I found a website which I think is very interesting. http://www.measuringworth.com/index.php

It has a lot of data tools on it but what caught my eye was the comparison of real/nominal GDP histories. On his website, Cynicus used to make the point that GDP is not worth discussing unless you net for inflation. So this website makes looking at this data quite easy.

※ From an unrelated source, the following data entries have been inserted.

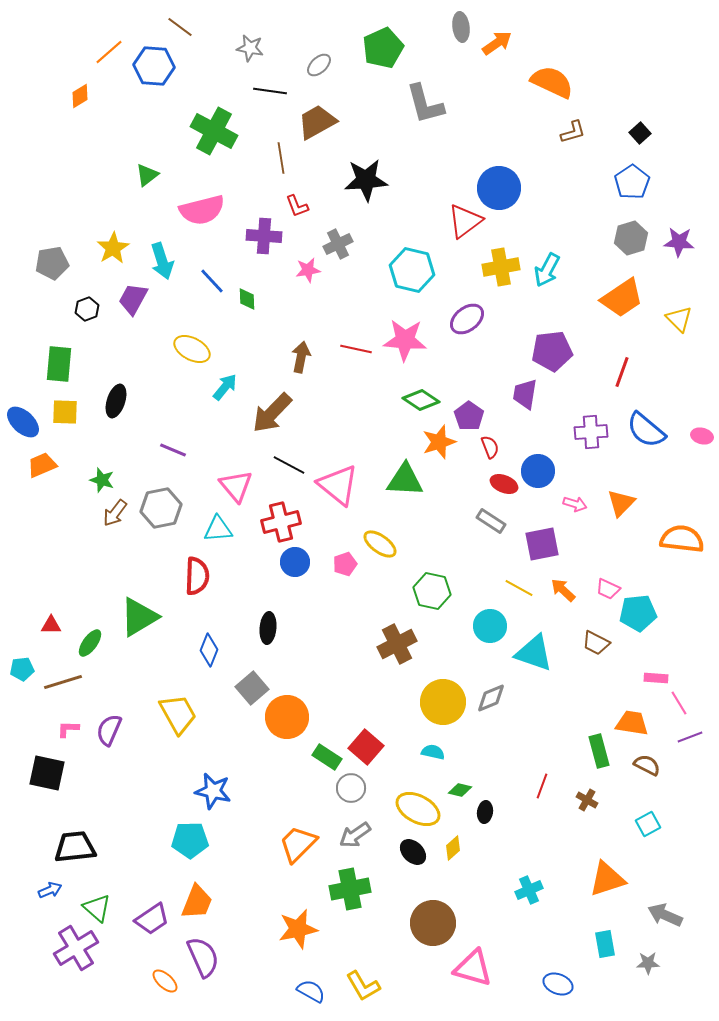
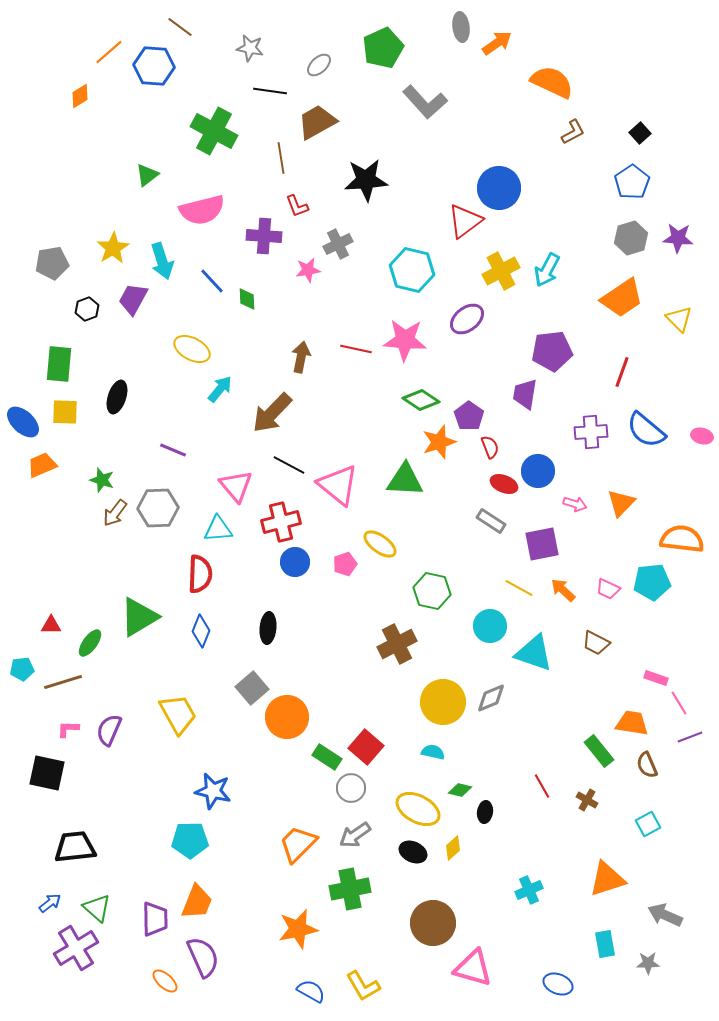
gray L-shape at (425, 104): moved 2 px up; rotated 27 degrees counterclockwise
brown L-shape at (573, 132): rotated 12 degrees counterclockwise
purple star at (679, 242): moved 1 px left, 4 px up
yellow cross at (501, 267): moved 4 px down; rotated 18 degrees counterclockwise
cyan arrow at (225, 387): moved 5 px left, 2 px down
black ellipse at (116, 401): moved 1 px right, 4 px up
gray hexagon at (161, 508): moved 3 px left; rotated 9 degrees clockwise
red semicircle at (197, 576): moved 3 px right, 2 px up
cyan pentagon at (638, 613): moved 14 px right, 31 px up
blue diamond at (209, 650): moved 8 px left, 19 px up
pink rectangle at (656, 678): rotated 15 degrees clockwise
green rectangle at (599, 751): rotated 24 degrees counterclockwise
brown semicircle at (647, 765): rotated 140 degrees counterclockwise
red line at (542, 786): rotated 50 degrees counterclockwise
black ellipse at (413, 852): rotated 20 degrees counterclockwise
blue arrow at (50, 890): moved 13 px down; rotated 15 degrees counterclockwise
purple trapezoid at (152, 919): moved 3 px right; rotated 57 degrees counterclockwise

What I found interesting is when you look back across previous recessions (I went back to 1971 because that's when I was born) there hasn't been a "real" drop in GDP anything like as fast or as much. For example:

Real GDP

2008 2009 % less

1330088 1264646 95.1%

1990 1992 % less

863019 852250 98.8%

1979 1981 % less

674110 651345 96.6%

1973 1975 % less

617164 605277 98.1%

(edited for table formatting)

So in 1 year we've dropped considerably further and faster than before, draw your own conclusions......

I've attached some screenshots of the graphs on the website.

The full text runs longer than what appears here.